Climate change, whether through rising temperatures or shifting rainfall patterns, will make areas where plants once grew no longer livable for some species, she explained. Dong used the example of a tulip, which requires a specific combination of soil, temperature, and rain. Climate change is pulling these elements apart: the right temperature pushes north, the proper rain pattern moves east, and the soil remains where it was. “The perfect condition required by this tulip has become like really small,” she said.
The study found that the situation is becoming especially severe in the Arctic, where temperatures are rising four times faster than the global average, and in the Mediterranean and Australia, where rainfall changes are the primary driver.
A second study published in the same issue of Science examined the current extinction risk facing flowering plants, a group with more than 335,000 species. Scientists at Kew Gardens in the United Kingdom found that nearly 10,000 flowering plant species are now in danger of vanishing. These species are so evolutionarily old and unusual that their loss would erase 21% of Earth’s “tree of life,” the researchers said.
The threatened species include oddities such as the titan arum, the world’s smelliest plant, and species with direct human use, such as the orchid that produces vanilla.

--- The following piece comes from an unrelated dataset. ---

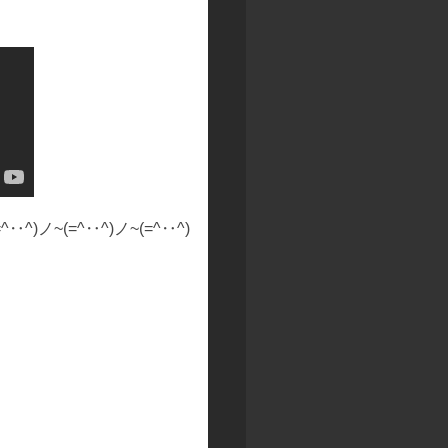
)ノ~(=^‥^)ノ~(=^‥^)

Lead author Felix Forest, an evolutionary plant biologist at Kew Gardens, applied a 20-year system that British biologists developed to prioritize species conservation by focusing on the most unique species. The study does not examine what is driving the extinction risk but instead documents what would be lost in terms of biological history and distinctiveness.
In what the scientists described as the largest species prioritization study ever undertaken, Forest found that more evolutionary history is at risk in unusual flowering plants than in almost any other group of flora or fauna, with only turtles and tortoises carrying more.
Some species, such as certain types of rats, have close relatives and bushy branches on the tree of life, Forest said. If one species disappears, others remain to share its evolutionary history. But flowering plants include species like the Ginkgo biloba, which has no similar relatives and represents hundreds of millions of years of unique evolution.
Both Dong and Forest said that plant extinction is regularly overlooked, even by official organizations, when compared with the attention paid to animals.
“We’re trying to redress that imbalance between plants and animals, especially vertebrates,” Forest said. “Humans are generally more interested in fluffy furry things and things with two wings than plants. And that’s just the way things are.”
Chilean biologists Rosa Scherson and Federico Luebert, who were not involved in either study, wrote in a review accompanying the research that the two studies together show that the world cannot wait to act.
When the future of plants is unstable, “it can also affect human food security and access to basic materials,” Scherson and Luebert wrote. “Maintaining the current conditions that support human life requires urgent action.”